Nichols to be busy through 2007

The economic forecast for the South End’s largest employer looks good for 2007 and beyond.

The economic forecast for the South End’s largest employer looks good for 2007 and beyond.

Nichols Brothers Boat Builders in Freeland continues to employ a healthy workforce of between 200 and 250 workers. And as it heads into a new year, the company seems to have more than enough work to take it into the future.

Matt Nichols, 59, chief executive officer of the Freeland boatyard, said the company’s workload is set for the next year.

And he said that’s a good place to be.

“We’re pretty much sold out through 2007,” he said.

“We are doing jobs we’re very familiar with tractor tugs and smaller passenger vessels,” he said.

Nichols sat down for an interview in his office overlooking Holmes Harbor. Framed photographs of the many vessels built by Nichols employees at the Freeland yard cover the wall behind his desk.

“There is something romantic about boats,” Nichols said.

“We have a nice nest of work,” he added.

“But we can always use more.”

With the decline of the fishing industry in the early 1980s, the yard diversified by introducing high-speed catamarans to the passenger vessel market.

Since then, they have built 35 high-speed catamarans.

The company’s latest vessel: A car ferry for Pierce County that stretches 216 feet and has a capacity to carry 54 vehicles and 325 passengers.

Another contract that will take Nichols into the new year is an exposition yacht built for ExpoShips in Florida. The Grand Luxe is a 230-foot tour boat that will sail between 34 cities on the East Coast.
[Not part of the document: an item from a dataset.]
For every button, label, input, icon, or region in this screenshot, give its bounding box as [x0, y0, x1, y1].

It will be used to display fine works of art for sale and as a location for charity galas and gourmet dining.

The vessel is set to be delivered in March.
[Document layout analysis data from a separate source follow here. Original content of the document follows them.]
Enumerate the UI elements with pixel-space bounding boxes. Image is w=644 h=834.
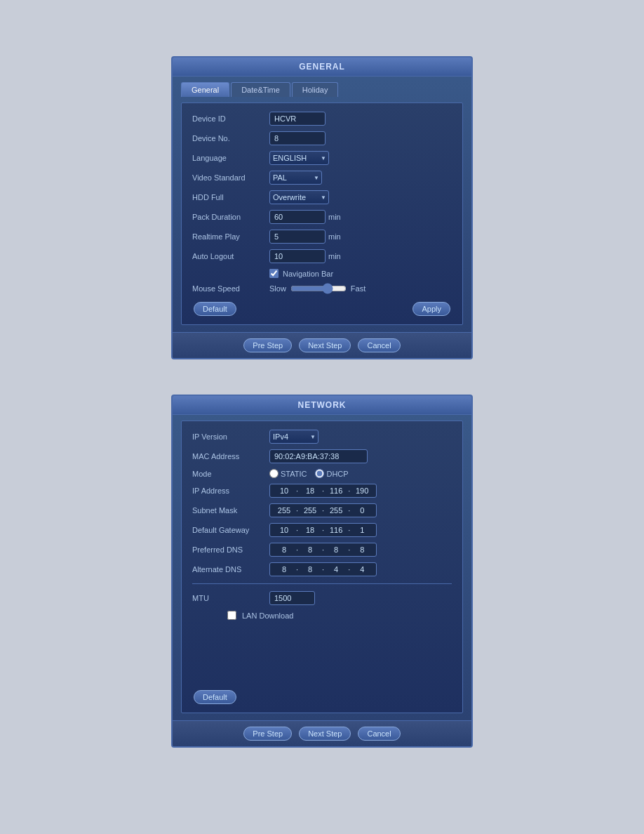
pack-duration-row: Pack Duration min — [192, 210, 452, 224]
network-default-button[interactable]: Default — [194, 690, 236, 704]
subnet-mask-seg1[interactable] — [274, 506, 294, 515]
general-panel: GENERAL General Date&Time Holiday Device… — [171, 56, 473, 359]
auto-logout-unit: min — [328, 252, 341, 260]
alternate-dns-input-group: · · · — [269, 562, 377, 576]
tab-general[interactable]: General — [181, 82, 229, 97]
lan-download-checkbox[interactable] — [227, 611, 236, 620]
device-id-label: Device ID — [192, 114, 269, 123]
mode-static-text: STATIC — [281, 470, 307, 478]
ip-version-select[interactable]: IPv4 IPv6 — [269, 430, 318, 444]
pack-duration-unit: min — [328, 213, 341, 221]
alternate-dns-seg2[interactable] — [300, 565, 320, 574]
subnet-mask-seg2[interactable] — [300, 506, 320, 515]
pdns-dot-1: · — [296, 545, 298, 554]
realtime-play-label: Realtime Play — [192, 232, 269, 241]
default-gateway-label: Default Gateway — [192, 526, 269, 534]
navigation-bar-checkbox[interactable] — [269, 269, 279, 278]
default-gw-seg3[interactable] — [326, 526, 346, 534]
device-no-row: Device No. — [192, 131, 452, 145]
device-no-input[interactable] — [269, 131, 326, 145]
mouse-speed-label: Mouse Speed — [192, 284, 269, 293]
ip-version-label: IP Version — [192, 432, 269, 441]
ip-version-row: IP Version IPv4 IPv6 — [192, 430, 452, 444]
preferred-dns-seg1[interactable] — [274, 545, 294, 554]
alternate-dns-label: Alternate DNS — [192, 565, 269, 574]
mode-dhcp-radio[interactable] — [315, 469, 324, 478]
auto-logout-input[interactable] — [269, 249, 326, 263]
general-cancel-button[interactable]: Cancel — [358, 338, 400, 352]
mac-address-label: MAC Address — [192, 452, 269, 461]
tab-datetime[interactable]: Date&Time — [231, 82, 290, 97]
general-pre-step-button[interactable]: Pre Step — [243, 338, 292, 352]
network-content-area: IP Version IPv4 IPv6 MAC Address Mode — [181, 421, 463, 713]
video-standard-select[interactable]: PAL — [269, 171, 322, 185]
alternate-dns-seg4[interactable] — [352, 565, 372, 574]
language-select-wrapper: ENGLISH — [269, 151, 329, 165]
default-gateway-row: Default Gateway · · · — [192, 523, 452, 537]
ip-address-seg2[interactable] — [300, 486, 320, 495]
general-title: GENERAL — [299, 62, 345, 72]
mode-static-radio[interactable] — [269, 469, 279, 478]
mtu-input[interactable] — [269, 591, 315, 605]
mode-row: Mode STATIC DHCP — [192, 469, 452, 478]
pack-duration-label: Pack Duration — [192, 213, 269, 221]
mode-dhcp-text: DHCP — [326, 470, 348, 478]
general-apply-button[interactable]: Apply — [412, 302, 450, 316]
mode-static-label[interactable]: STATIC — [269, 469, 307, 478]
network-panel: NETWORK IP Version IPv4 IPv6 MAC Address — [171, 395, 473, 748]
mouse-speed-fast-label: Fast — [351, 284, 365, 293]
preferred-dns-label: Preferred DNS — [192, 545, 269, 554]
preferred-dns-seg3[interactable] — [326, 545, 346, 554]
hdd-full-select[interactable]: Overwrite — [269, 190, 329, 204]
preferred-dns-seg2[interactable] — [300, 545, 320, 554]
general-next-step-button[interactable]: Next Step — [299, 338, 351, 352]
mac-address-row: MAC Address — [192, 449, 452, 463]
tab-holiday[interactable]: Holiday — [292, 82, 339, 97]
network-title: NETWORK — [298, 400, 347, 410]
subnet-dot-1: · — [296, 506, 298, 515]
gw-dot-3: · — [348, 526, 350, 534]
device-id-input[interactable] — [269, 112, 326, 126]
network-next-step-button[interactable]: Next Step — [299, 727, 351, 741]
realtime-play-input[interactable] — [269, 230, 326, 244]
default-gw-seg1[interactable] — [274, 526, 294, 534]
alternate-dns-seg1[interactable] — [274, 565, 294, 574]
general-title-bar: GENERAL — [173, 58, 471, 77]
subnet-mask-seg4[interactable] — [352, 506, 372, 515]
ip-address-row: IP Address · · · — [192, 484, 452, 498]
navigation-bar-row: Navigation Bar — [269, 269, 452, 278]
mouse-speed-slow-label: Slow — [269, 284, 286, 293]
gw-dot-2: · — [322, 526, 324, 534]
mode-label: Mode — [192, 470, 269, 478]
network-pre-step-button[interactable]: Pre Step — [243, 727, 292, 741]
subnet-mask-seg3[interactable] — [326, 506, 346, 515]
pdns-dot-2: · — [322, 545, 324, 554]
subnet-mask-input-group: · · · — [269, 503, 377, 517]
language-select[interactable]: ENGLISH — [269, 151, 329, 165]
default-gw-seg2[interactable] — [300, 526, 320, 534]
network-cancel-button[interactable]: Cancel — [358, 727, 400, 741]
mode-dhcp-label[interactable]: DHCP — [315, 469, 348, 478]
ip-dot-1: · — [296, 486, 298, 495]
ip-address-seg1[interactable] — [274, 486, 294, 495]
general-footer: Pre Step Next Step Cancel — [173, 332, 471, 358]
pack-duration-input[interactable] — [269, 210, 326, 224]
ip-dot-3: · — [348, 486, 350, 495]
realtime-play-row: Realtime Play min — [192, 230, 452, 244]
subnet-dot-2: · — [322, 506, 324, 515]
lan-download-label: LAN Download — [242, 611, 293, 620]
mac-address-input — [269, 449, 368, 463]
ip-address-seg3[interactable] — [326, 486, 346, 495]
default-gw-seg4[interactable] — [352, 526, 372, 534]
preferred-dns-row: Preferred DNS · · · — [192, 543, 452, 557]
general-default-button[interactable]: Default — [194, 302, 236, 316]
adns-dot-1: · — [296, 565, 298, 574]
mouse-speed-row: Mouse Speed Slow Fast — [192, 284, 452, 293]
mtu-row: MTU — [192, 591, 452, 605]
preferred-dns-seg4[interactable] — [352, 545, 372, 554]
ip-address-seg4[interactable] — [352, 486, 372, 495]
general-content-area: Device ID Device No. Language ENGLISH — [181, 102, 463, 325]
alternate-dns-seg3[interactable] — [326, 565, 346, 574]
mouse-speed-slider[interactable] — [290, 284, 347, 293]
ip-address-input-group: · · · — [269, 484, 377, 498]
Nichols also has contracts to build three ocean-going tugs.

One contract for the new tug is with Bay/Delta Marine in San Francisco. The vessel is designed with the power and agility to muscle larger ships in and out of San Francisco Bay, and it’s the first of a new series of tugs from designers Jensen Maritime Consultants of Seattle.

And 2007 may be a pivotal year for even more work, however.

Contracts for three of four new state ferries have been awarded to Todd Shipyard in Seattle.

“We hope to be a subcontractor on that project,” Nichols said.

Nichols said the Freeland yard isn’t large enough to build the ferries, but modular sections for the ferries can be built here.

Another possible contract that Nichols would like to see is more work for the Navy.

Nichols built the experimental X-Craft, a high-speed aluminum catamaran designed for nearshore military operations.

Nichols said the Navy will be making its decision this year on whether more of the vessels will be ordered.

Unlike the first X-Craft that was built in its entirety in Freeland, though, any new X-Crafts would be built by a consortium of boatyards.

“The Navy could want as many as 40 or 50 of the vessels,” Nichols said.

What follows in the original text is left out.